Special Immigrant Juvenile Status (SIJS) is a pathway to legal status for young people under the age of twenty-one who, among other requirements, have been “abused, abandoned, or neglected” by “1 or both” of their parents. A uniquely bifurcated statute, youth must first receive “special findings” from their respective state court under the SIJS statute before they can apply for SIJS with the United States Citizenship and Immigration Services. Unfortunately, state courts do not follow uniform rules for issuing these findings. For children who reside with one parent, the lack of uniformity means that youth in one state may successfully receive these prerequisite special findings, while youth in another may not. Today, barriers to one-parent SIJS appear, for instance, when a petitioner seeks special findings alongside a dependency petition or to name the parent they reside with as their custodian.

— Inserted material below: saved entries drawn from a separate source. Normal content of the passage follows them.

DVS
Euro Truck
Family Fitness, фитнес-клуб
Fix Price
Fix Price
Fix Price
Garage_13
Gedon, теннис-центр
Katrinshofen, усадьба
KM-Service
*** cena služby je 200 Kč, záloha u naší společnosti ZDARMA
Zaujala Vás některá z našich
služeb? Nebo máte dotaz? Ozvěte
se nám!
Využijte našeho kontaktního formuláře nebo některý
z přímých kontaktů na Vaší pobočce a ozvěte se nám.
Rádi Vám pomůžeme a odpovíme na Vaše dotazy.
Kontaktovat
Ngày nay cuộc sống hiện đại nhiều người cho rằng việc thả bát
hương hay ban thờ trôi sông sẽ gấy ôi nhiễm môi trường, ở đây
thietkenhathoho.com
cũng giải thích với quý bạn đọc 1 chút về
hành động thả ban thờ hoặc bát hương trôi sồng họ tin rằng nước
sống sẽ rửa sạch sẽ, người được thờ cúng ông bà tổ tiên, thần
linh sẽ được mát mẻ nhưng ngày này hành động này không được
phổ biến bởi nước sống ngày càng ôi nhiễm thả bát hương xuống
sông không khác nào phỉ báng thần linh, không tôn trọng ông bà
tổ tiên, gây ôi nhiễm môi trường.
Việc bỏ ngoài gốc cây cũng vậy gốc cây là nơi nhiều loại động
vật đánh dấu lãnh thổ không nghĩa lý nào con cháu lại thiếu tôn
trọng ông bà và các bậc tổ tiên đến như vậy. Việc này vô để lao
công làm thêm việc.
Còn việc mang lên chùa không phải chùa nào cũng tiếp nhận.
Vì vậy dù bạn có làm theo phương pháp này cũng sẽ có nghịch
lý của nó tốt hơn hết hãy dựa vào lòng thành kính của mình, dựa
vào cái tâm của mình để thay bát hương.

This Comment provides examples of current and recent barriers to one-parent SIJS for young people in Pennsylvania and Florida, comparing these states’ approaches to those taken in New York and Minnesota, two states that take a more welcoming approach to special findings in the one-parent context. Analyzing state court decisions, relevant state statutes, and scholarly arguments, this Comment identifies that barriers to one-parent SIJS include disagreements about what the SIJS statute actually requires, judicial hesitance to make custody, dependency, and/or guardianship determinations for immigrant youth with one parent, and simply put, judicial reluctance and discomfort with immigrant youth in the courtroom. Yet the family-law principles state judges rely on in determining whether a child has met all of the criteria to apply for SIJS, putting aside broader considerations of federal immigration relief, are substantially similar across states
In turn, this Comment proposes potential solutions including interpretations from states with strong support for one-parent SIJS, creative lawyering catering to judicial preferences, and state legislative advocacy.